How do you land a job offer when you’re competing against applicants who have more experience than you do? It’s the rock and the hard place where job seekers often get stuck. You can’t get a job without having related experience. But you can’t develop experience until you get a job.
Internships, co op experiences, part-time jobs and volunteer opportunities are all great avenues for gaining related experience before applying for jobs. But pay attention to these strategies that you can use now.
1. Apply for jobs like you are a seasoned professional. Your lack of experience isn’t an excuse for not knowing how to conduct an effective job search. Do you have a top-notch resume and great interviewing skills? Are you researching and identifying companies? Are you networking and having informational meetings with others in the profession? Because effective, seasoned job seekers are.
2. Develop your personal brand. Identify your skills, values and talents. They help define who you are and that’s what employers are interested in knowing. Brainstorm a long list of each, then choose the top five you’re best at and/or enjoy doing the most. Use this top five list to create an elevator speech or verbal business card. Practice sharing this business card with family and friends so you’ll be ready to share it in interviews and networking meetings.
3. Don’t overlook your soft skills; sell them. When asked what employers look for when recruiting candidates, soft skills top the list. The bottom line is, possessing a strong knowledge base won’t matter to an employer if you can’t effectively communicate, work independently or in groups with minimal supervision. These are a sample of the soft skills employers seek. Review your background to see where you have developed these skills. Make sure the employer knows about them.

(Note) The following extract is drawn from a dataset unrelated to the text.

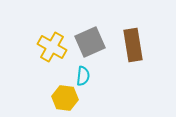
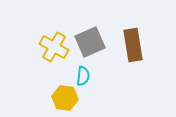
yellow cross: moved 2 px right
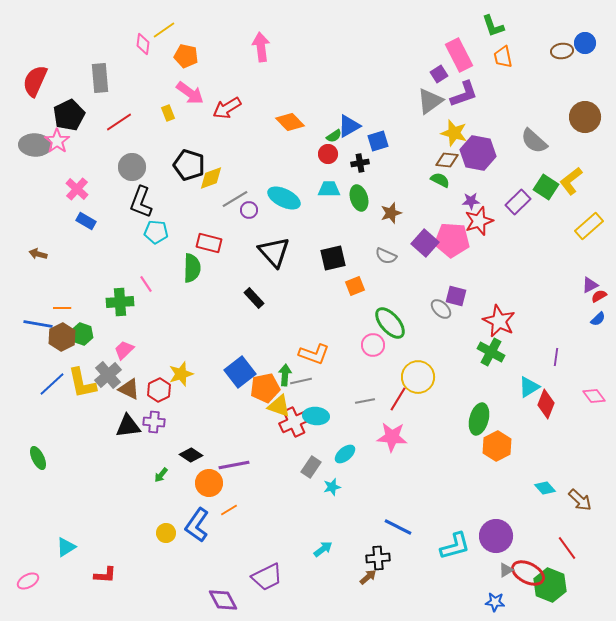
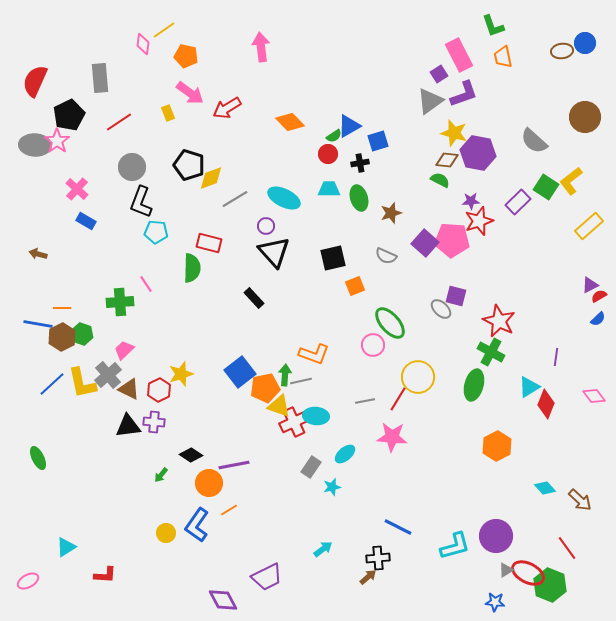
purple circle at (249, 210): moved 17 px right, 16 px down
green ellipse at (479, 419): moved 5 px left, 34 px up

4. Have a pristine online presence. You demonstrate a lack of commitment, professionalism and maturity if your online presence is less than stellar. Your Facebook profile should not leave anyone questioning your character. Your LinkedIn profile should merit employers wanting to contact you or other professionals wanting to connect with you.
5. Hang out with professionals you aspire to be someday. The players sitting on the bench learn the most by hanging out with the team’s starters. Connect with professionals in your field. Join LinkedIn groups and both post questions and reply to others’ comments. Follow professionals on Twitter and use the retweet and reply buttons frequently. Attend seminars and meetings where you have the opportunity to introduce yourself to people in the profession.
6. Never apologize for your lack of experience. The job candidate whose cover letter begins “While I don’t have the specific experience you’re looking for…” won’t be called for an interview. The job interviewer who only tells a recruiter “I don’t have experience doing that task” won’t receive a job offer. Rather, write a cover letter that connects your skill set to the job. If an employer asks about a specific skill set that you don’t have, be honest but immediately change focus. “I don’t have experience with that particular task, but in my previous job I learned these skills that are applicable. Furthermore, my previous supervisor will tell you I’m a fast learner because I quickly learned new information for my previous position and excelled at it.”
These tips may seem simple. But sometimes the simplest suggestions make the biggest difference.